Quando Cecilia Laschi parla in inglese ha ancora l’accento pisano di chi al Sant’Anna ci ha insegnato per anni prima di traslocare a Singapore. Lì dirige il Soft Robotics Lab della National University of Singapore, un gruppo che si occupa di robot fatti di materiali morbidi, non di metallo: pensate a mani di gomma capaci di afferrare un pomodoro senza schiacciarlo. Da qualche anno Cecilia lavora con il collega Benjamin Tee su un problema che sembra banale e non lo è: come far reagire uno di questi robot al tocco, senza costringerlo a pensarci prima. La risposta l’hanno pubblicata su Science Advances: è un sensore soft, stampato in 3D, che non contiene neanche un singolo chip.
Si chiama ME-SOFS ed è grande come un cecio. Dentro, cinque piccole camere cave piene d’acqua distillata, e un “pilastro” centrale che si inclina quando qualcuno lo preme. Se si preme di lato, l’acqua va di lato: se si preme dall’alto, l’acqua va in giù. Il fluido corre in tubicini sottili e arriva a un attuatore, che è la parte del robot che si muove davvero, tipo un dito artificiale.
Fine. Nessuna scheda elettronica, nessun processore né cavo di alimentazione. La forza del dito che preme diventa direttamente movimento del robot dall’altra parte, come quando si tira la corda di una campana.
Un guanto grande… Solo come un guanto
Per far vedere all’opera il sensore soft, il gruppo ha stampato in 3D un guanto morbido con cinque di questi sensori sulle punte delle dita, uno per polpastrello. Un unico pezzo, senza parti montate.
Chi lo indossa afferra un oggetto, e il guanto capisce quanto pesa l’oggetto senza alcun algoritmo: semplicemente, il peso comprime in modo diverso le camere con l’acqua distillata. Poi il gruppo ha collegato il sensore soft a un cuscinetto haptic, uno di quei dispositivi che vibrano sulla pelle: un operatore con gli occhi coperti da una benda ha guidato un braccio robotico solo sentendo sui polpastrelli quanto stringeva.

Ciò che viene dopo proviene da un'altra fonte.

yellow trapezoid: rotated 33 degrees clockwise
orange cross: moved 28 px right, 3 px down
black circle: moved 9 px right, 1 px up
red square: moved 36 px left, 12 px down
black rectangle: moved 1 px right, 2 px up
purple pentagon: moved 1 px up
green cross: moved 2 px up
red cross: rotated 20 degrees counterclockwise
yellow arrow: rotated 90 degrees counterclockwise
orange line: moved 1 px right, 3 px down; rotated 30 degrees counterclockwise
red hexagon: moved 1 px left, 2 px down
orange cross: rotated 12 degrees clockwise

E il braccio ha imparato a ripetere il gesto da solo, sostituendo l’operatore.
Le applicazioni immediate secondo gli autori? Tante e utili: protesi con feedback tattile, formazione medica, assistenza agli anziani con robot che rispondono a un carico improvviso come farebbe un riflesso umano.
Il paradosso del sensore soft che non calcola
Per anni la robotica morbida ha inseguito la sensibilità aggiungendo via via l’elettronica: sensori sempre più piccoli, chip sempre più veloci, e di recente modelli di intelligenza artificiale sempre più affamati di dati. A gennaio 2026 vi abbiamo parlato di un guanto con 550 sensori tattili elettronici: era la strada maestra. ME-SOFS ne ha “solo” cinque, meccanici, e per certi compiti sembra bastare.

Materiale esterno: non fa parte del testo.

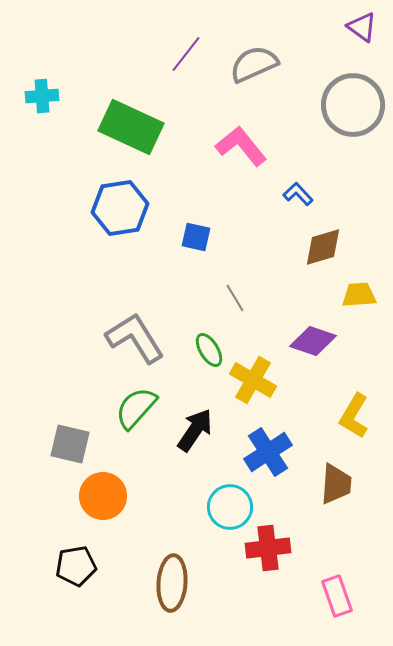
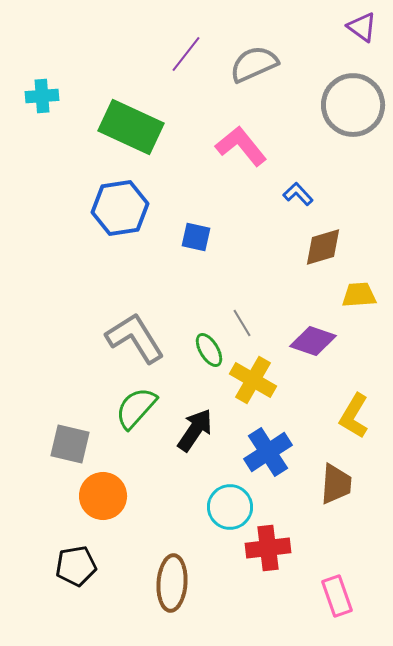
gray line: moved 7 px right, 25 px down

Il test in acqua a 90°C e a 11 metri di profondità è una prova: il sensore soft continua a funzionare anche in quelle condizioni perché non c’è niente che si possa cortocircuitare, e i canali del fluido si equilibrano con la pressione ambientale. È lo stesso principio con cui un polpo tocca il mondo senza avere un cervello grande.
La notizia, alla fine, mi lascia un buon sapore: uno dei sensori soft più eleganti di questi anni non parla la lingua dell’intelligenza artificiale, ma quella dell’idraulica: con un po’ di accento pisano.
PS – A proposito: in fase di stesura mi è giunta notizia di un terremoto in quella zona. Un abbraccio a tutti i toscani, per un giorno accomunati a noi Flegrei di nascita (o di adozione, come me). Forza!
Il lavoro di Yu, Tee e Laschi in breve
Pubblicazione: Yu Kelu et al., “Mechanical multiaxis force sensor for directly bridging sensing and fluidic actuation”, pubblicato su Science Advances (2026). DOI: 10.1126/sciadv.aeb8052.
Quanto tempo ci vuole per passare dal laboratorio a un braccio robotico che ci assiste?
Dico dai 5 ai 10 anni per le applicazioni protesiche e la formazione medica, tempi più lunghi per l’assistenza domestica agli anziani.
Il sensore ha superato la fase dimostrativa, non quella industriale: serve una filiera di stampa 3D affidabile su volumi grandi e certificazioni mediche che non arrivano prima di qualche anno.